The repository consists of 1) pytorch library, 2) command line tools, and 3) ESPnet-style recipes. The first one is a pytorch library to provide WavaNet functionality. The second one is a set of tools to run WaveNet training/inference, data processing, etc. The last one is the reproducible recipes combining the WaveNet library and utility tools.
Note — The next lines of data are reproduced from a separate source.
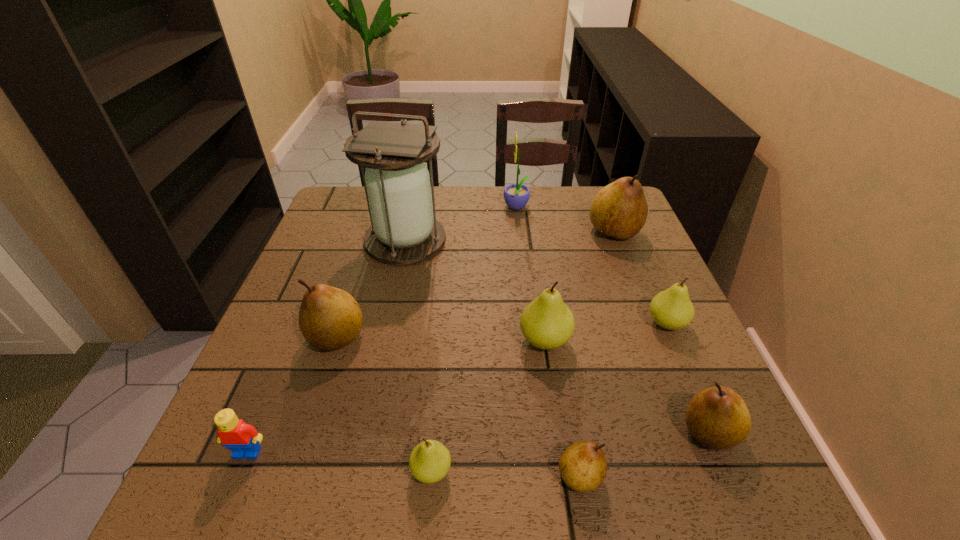 In order to click on lantern in this screenshot , I will do `click(397, 184)`.

You are a GUI agent. You are given a task and a screenshot of the screen. Output one action in this format:
    pyautogui.click(x=<x>, y=<y>)
    Task: Click on the sunflower
    This screenshot has height=540, width=960.
    Given the screenshot: What is the action you would take?
    pyautogui.click(x=516, y=196)

You are a GUI agent. You are given a task and a screenshot of the screen. Output one action in this format:
    pyautogui.click(x=<x>, y=<y>)
    Task: Click on the tallest pear
    The image size is (960, 540).
    Given the screenshot: What is the action you would take?
    pyautogui.click(x=619, y=210)

The width and height of the screenshot is (960, 540). Identify the location of the farthest pear. (619, 210).

The height and width of the screenshot is (540, 960). In order to click on the second biggest brown pear in this screenshot , I will do `click(330, 318)`.

Identify the location of the leftmost brown pear. [330, 318].

Locate an element on the screen. the biggest green pear is located at coordinates (547, 323).

Find the location of a particular element. This screenshot has height=540, width=960. the second smallest green pear is located at coordinates [x=672, y=309].

You are a GUI agent. You are given a task and a screenshot of the screen. Output one action in this format:
    pyautogui.click(x=<x>, y=<y>)
    Task: Click on the second smallest brown pear
    Image resolution: width=960 pixels, height=540 pixels.
    Given the screenshot: What is the action you would take?
    pyautogui.click(x=718, y=418)

Where is `Lego`? Image resolution: width=960 pixels, height=540 pixels. Lego is located at coordinates (243, 439). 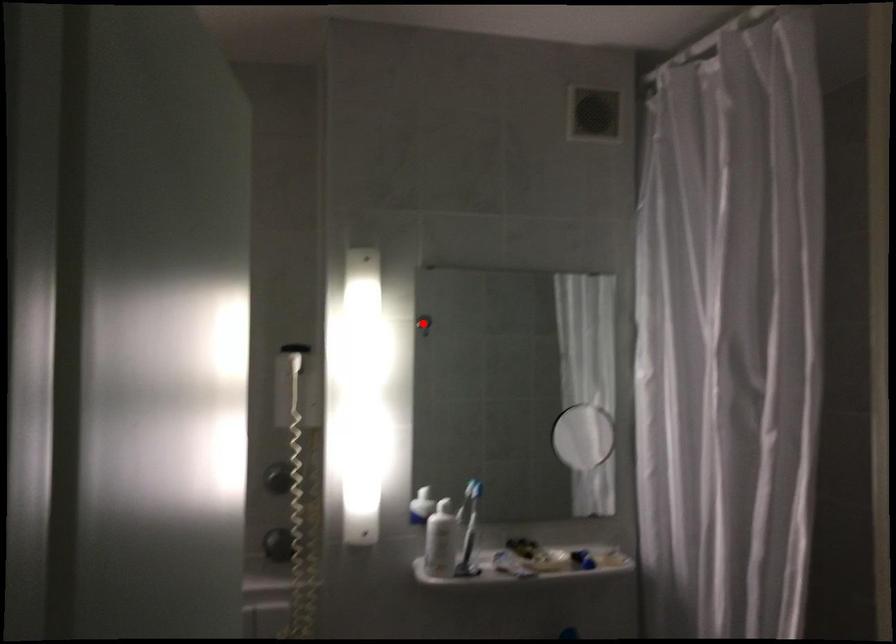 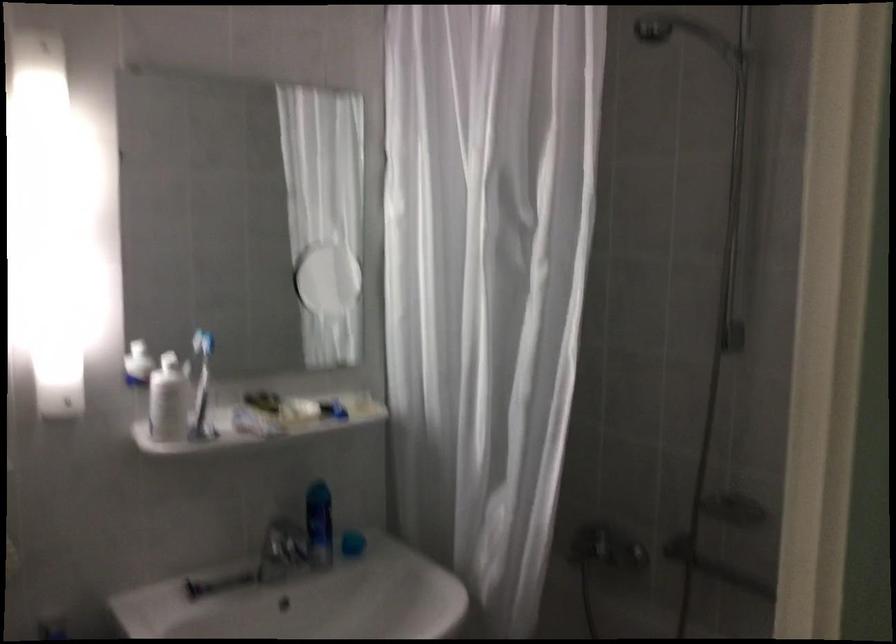 Question: A red point is marked in image1. In image2, is the corresponding 3D point closer to the camera or farther? Reply with the corresponding letter.

Choices:
 (A) The corresponding 3D point is closer.
 (B) The corresponding 3D point is farther.

Answer: (A) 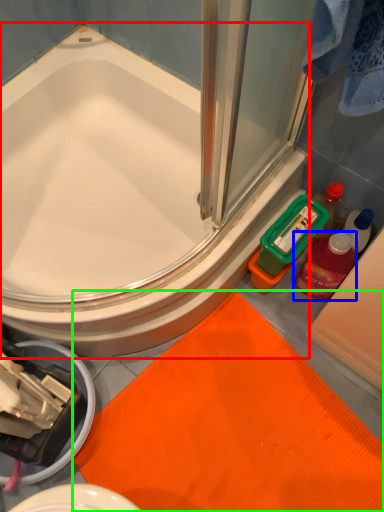 Question: Based on their relative distances, which object is farther from bathtub (highlighted by a red box)? Choose from mouthwash (highlighted by a blue box) and bath mat (highlighted by a green box).

Choices:
 (A) mouthwash
 (B) bath mat

Answer: (A) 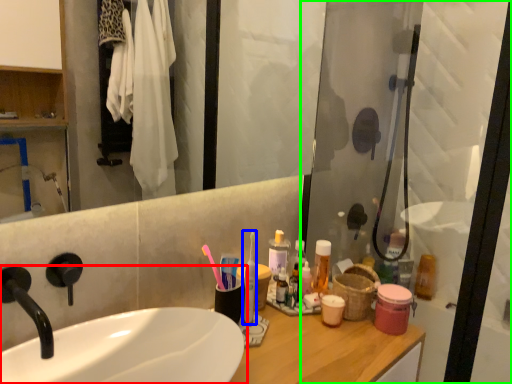 Question: Which is farther away from sink (highlighted by a red box)? toothbrush (highlighted by a blue box) or screen door (highlighted by a green box)?

Choices:
 (A) toothbrush
 (B) screen door

Answer: (B) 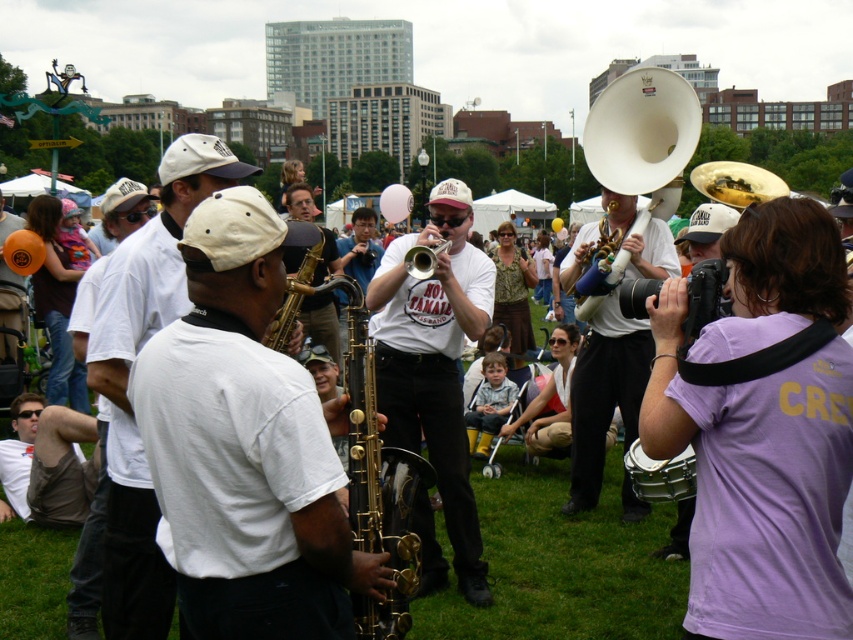 Question: Which point is farther to the camera?

Choices:
 (A) white matte saxophone at center
 (B) matte gold tuba at center
 (C) brushed brass trumpet at center
 (D) shiny brass tuba at center

Answer: (D)

Question: Which point is closer to the camera?

Choices:
 (A) (440, 248)
 (B) (577, 305)
 (C) (190, 570)
 (D) (383, 275)

Answer: (C)

Question: Which object appears closest to the camera in this image?

Choices:
 (A) gold shiny saxophone at center
 (B) white matte saxophone at center
 (C) brushed brass trumpet at center

Answer: (B)

Question: Can you confirm if gold shiny saxophone at center is positioned to the right of brushed brass trumpet at center?

Choices:
 (A) yes
 (B) no

Answer: (B)

Question: Can you confirm if metallic silver drum at lower right is positioned below shiny brass tuba at center?

Choices:
 (A) no
 (B) yes

Answer: (B)

Question: Can you confirm if white matte baseball cap at center is smaller than gold shiny saxophone at center?

Choices:
 (A) yes
 (B) no

Answer: (A) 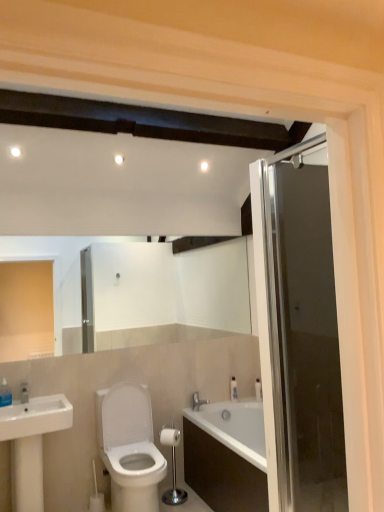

Please take a look at them depending on your purpose. If you want to build your WaveNet on your dataset (I guess this is the most likely case), the recipe is the way for you.

Requirements

Python 3
CUDA >= 8.0
PyTorch >= v0.4.0

Installation

git clone https://github.com/r9y9/wavenet_vocoder && cd wavenet_vocoder
pip install -e .

If you only need the library part, you can install it from pypi:

pip install wavenet_vocoder

Getting started

Kaldi-style recipes

The repository provides Kaldi-style recipes to make experiments reproducible and easily manageable. Available recipes are as follows:

mulaw256: WaveNet that uses categorical output distribution. The input is 8-bit mulaw quantized waveform.
mol: Mixture of Logistics (MoL) WaveNet. The input is 16-bit raw audio.
gaussian: Single-Gaussian WaveNet (a.k.a. teacher WaveNet of ClariNet). The input is 16-bit raw audio.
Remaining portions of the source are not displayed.